Violence against women activists have long identified key problems with the criminal response to gender-based violence. Police response is often inadequate; women are not always believed or are blamed for the violence committed against them; mandatory charging directives, intended to take the pressure off women to ask the police to charge their abuser, result in women being charged along with or instead of the primary aggressor; bail conditions are inadequate and poorly enforced; charges are dropped or reduced; acquittals are common, and sentences, too often, do not reflect the seriousness of what has happened.
For Indigenous women, women of colour and other women from marginalized communities, the systemic failures are considerably greater.
What’s the point?
Making a bad situation worse, violence against women has increased during the pandemic, for reasons I have written about earlier. In Darian’s case, she had lost her job because of the pandemic, which may have increased her vulnerability to her partner.
That partner had “regularly” breached earlier conditions of release (after being charged for acts of domestic violence against Darian, he had breached his bail conditions four times and been arrested for doing so, only to be released again). Nonetheless, when he was arrested once more, this time on firearms related offences, he was released after just six days with a GPS monitoring system in place; quite possibly because there is pressure on the criminal system not to hold people in jail due to the pandemic.
Really? A man who has been charged because of violence against his partner, who has breached bail conditions four times and who has firearms is considered appropriate to release from custody?
Given this scenario, why would any woman bother to call the police when her partner abuses her?
It’s more than time for a change
When I sat down to write this a couple of days ago, I stared at my computer without being able to think of anything to say.
On one hand, I was encouraged by the fact that the chief of one of Canada’s largest police forces had spoken out but, mostly, I was overwhelmed by the need to keep writing about this. As I texted my daughter:
“Trying to write a blog about another murdered woman, but . . . .”
I desperately want to think we may be at a turning point.

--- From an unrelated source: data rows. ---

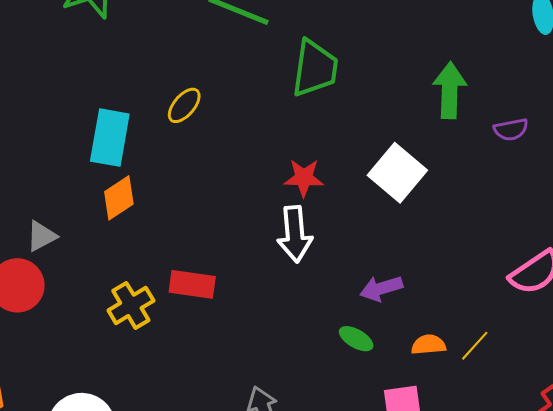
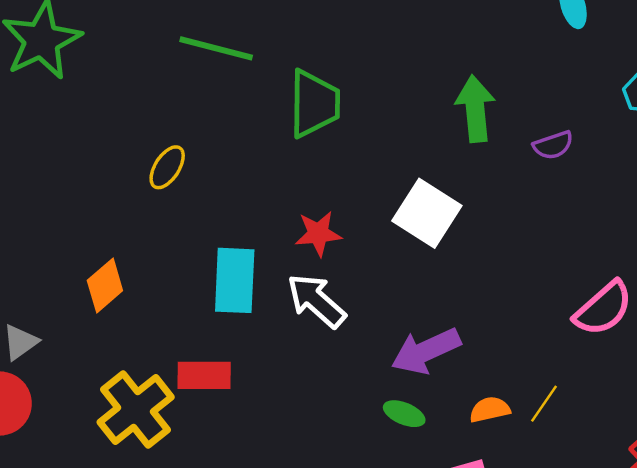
cyan rectangle: (110, 138) -> (235, 280), moved
white arrow: (295, 234) -> (316, 301), turned 144
purple arrow: (381, 288) -> (426, 351), size x1.4
yellow cross: (131, 305) -> (136, 410), size x1.4

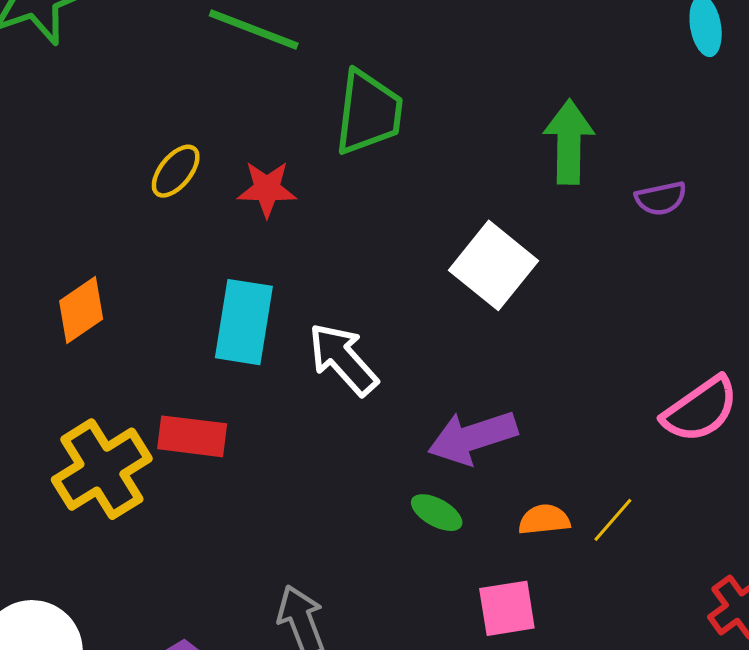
red star: (318, 234) -> (267, 189), moved

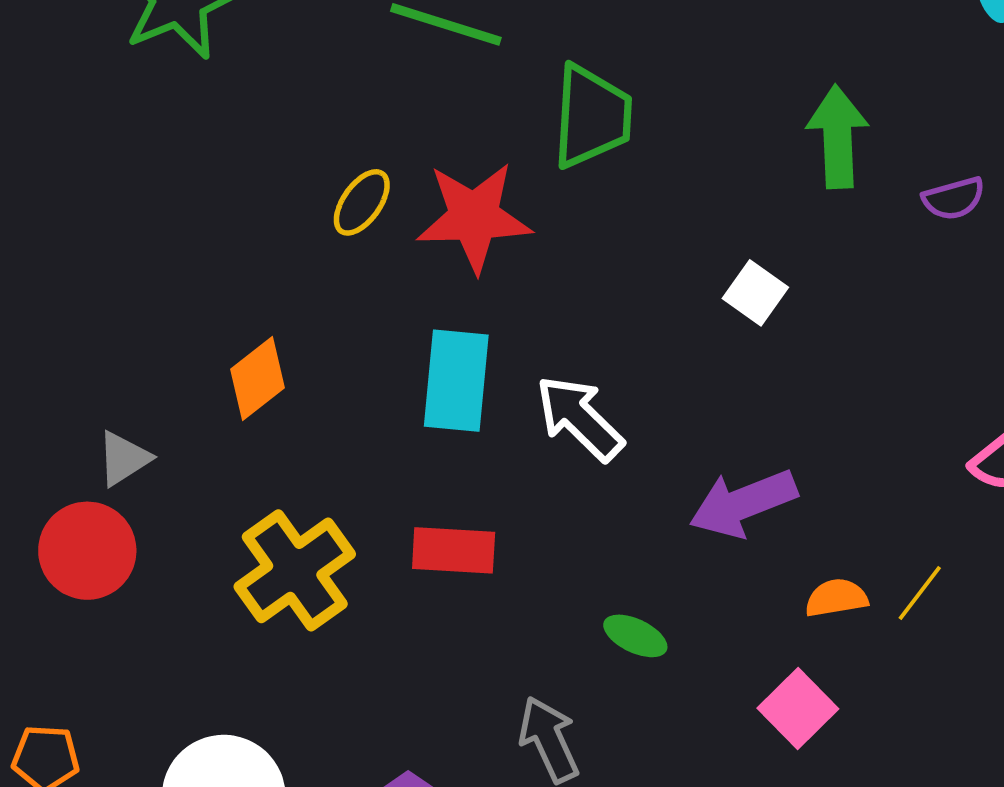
red star: (267, 189) -> (474, 217), size x1.6
white square: (493, 265) -> (755, 293), size x0.6
red rectangle: (192, 436) -> (454, 550), moved
green ellipse: (437, 513) -> (635, 636), moved
pink square: (507, 608) -> (798, 708), turned -32

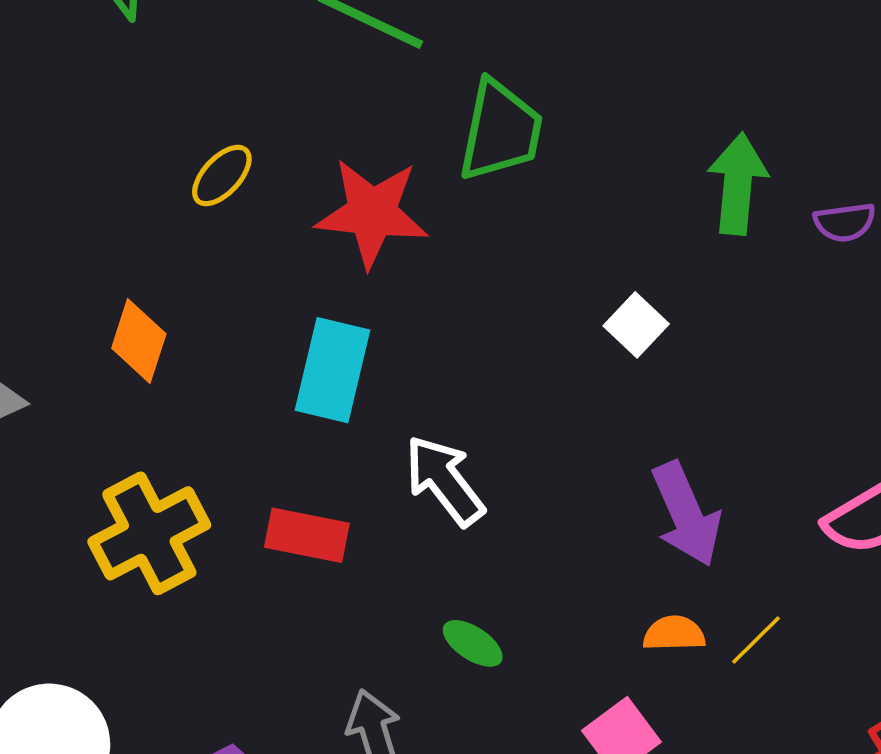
purple semicircle: (954, 199) -> (845, 222), moved
yellow ellipse: (362, 202) -> (222, 176), moved
orange diamond: (257, 378) -> (139, 341), turned -42
white arrow: (580, 418) -> (444, 480), moved
purple arrow: (743, 503) -> (686, 514), moved, turned -100

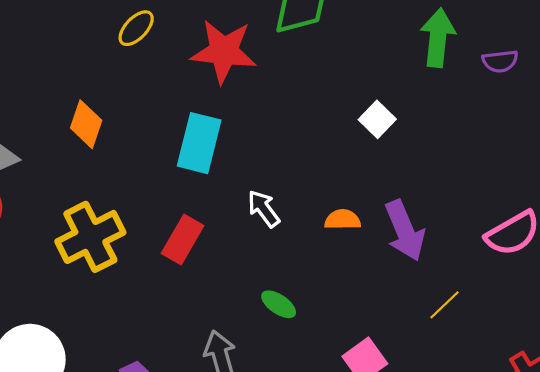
white arrow: (444, 480) -> (264, 209), size x0.7
red rectangle: (307, 535) -> (183, 239), turned -72
orange semicircle: (674, 634) -> (343, 220), moved

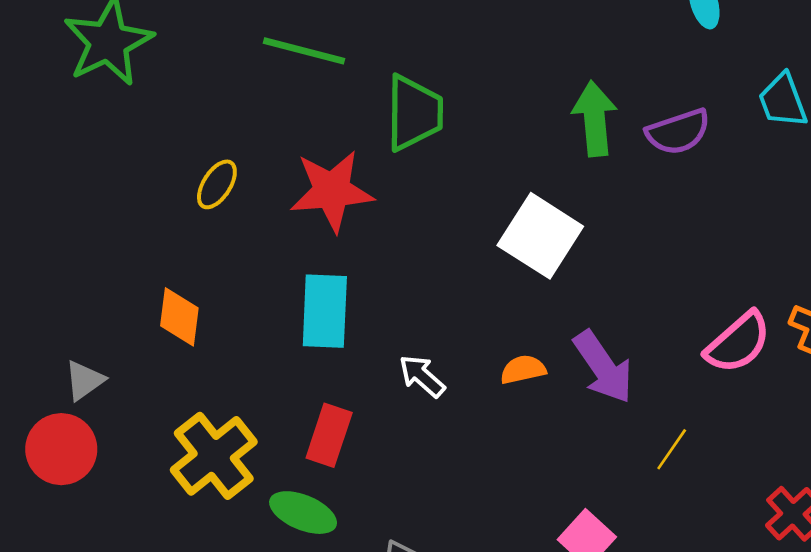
purple semicircle: (500, 61) -> (678, 132), size x1.4
white square: (377, 119) -> (540, 236), size x1.8
green ellipse: (279, 304) -> (303, 513), moved, size x1.4

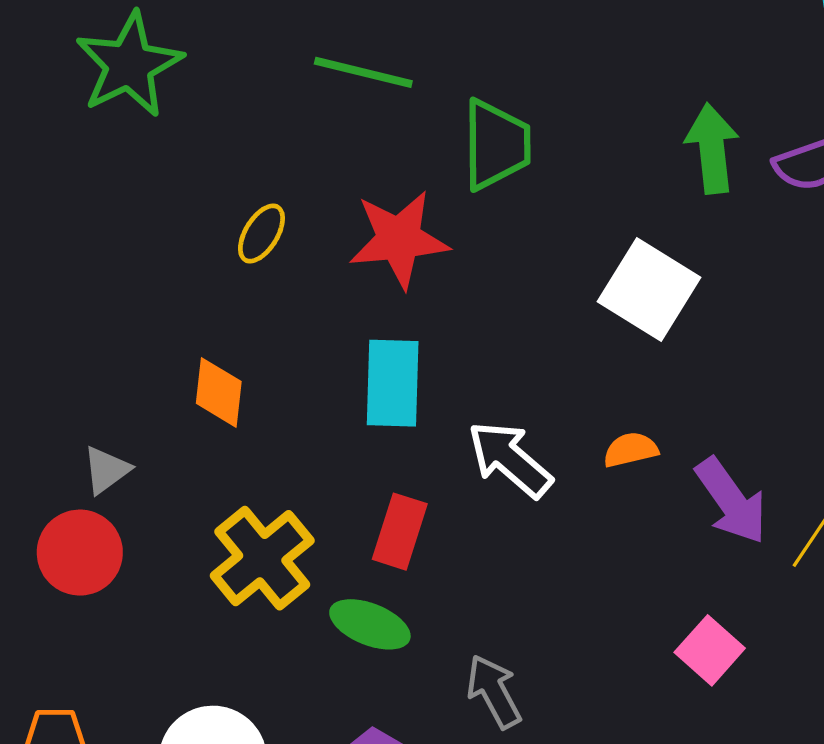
purple arrow: (603, 367) -> (731, 501), moved
white arrow: (422, 376) -> (510, 459), size x1.5

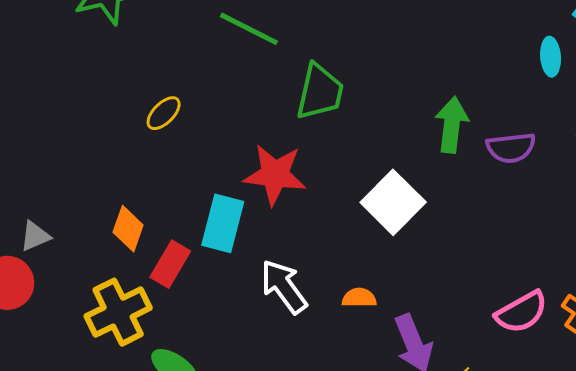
red star: (399, 239) -> (275, 174), moved
orange diamond: (219, 392) -> (128, 229), moved
red rectangle: (400, 532) -> (170, 264), moved

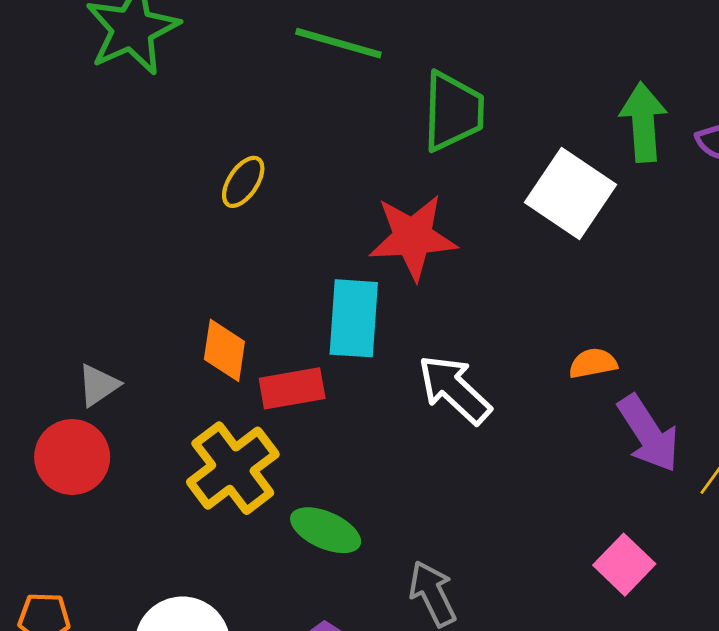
white square: (393, 202) -> (570, 193), moved
red rectangle: (170, 264) -> (292, 388), turned 60
orange semicircle: (359, 298) -> (593, 363), moved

The pandemic has put intimate partner violence at the front of many people’s minds in a way it has not been before.
Ontario is poised to conduct an inquest into the 2015 murders of Carol Culleton, Nathalie Warmerdam and Anastasia Kuzyk in Renfrew County, that has the potential to result in calls for important systemic change in how the criminal system responds to domestic violence.
Thanks to the courage of family members and the advocacy of women’s equality advocates and some MPs, there will be a public inquiry rather than a review into Gabriel Wortman’s killing of 22 people in Nova Scotia earlier this year. While this will take more time, an inquiry has the power to summon witnesses and compel them to produce evidence, and the proceedings will be public, unlike with a review. The inquiry will offer the first opportunity in this country to explore the relationship between domestic violence and mass shootings.
Making the personal political
Diana E.H, Russell, who died on July 28th, spent her life making the personal political. She “devoted her life to the remediation of crimes against women,” beginning her activism as a member of ARM (African Resistance Movement) in her home country of South Africa. She eventually located herself in the United States and, in the mid-1970s, organized the first International Tribunal on Crimes against Women. More than 2,000 women from around the world came to Brussels for the event, where they heard opening speaker Simone de Beauvoir say that the Tribunal was “the beginning of the radical decolonization of women.”
In 1976, Russell, defined femicide – not a well-known term at the time – as “the killing of females by males because they are female.” She believed that gender-neutral terms like murder did not identify the misogyny that drives crimes against women.
Even as those who knew and loved Darian Hailey Henderson-Bellman mourn her death, we all must understand her killing as an act of femicide and hold accountable the systems that enable gender-based violence to continue. Only then will that violence come to an end.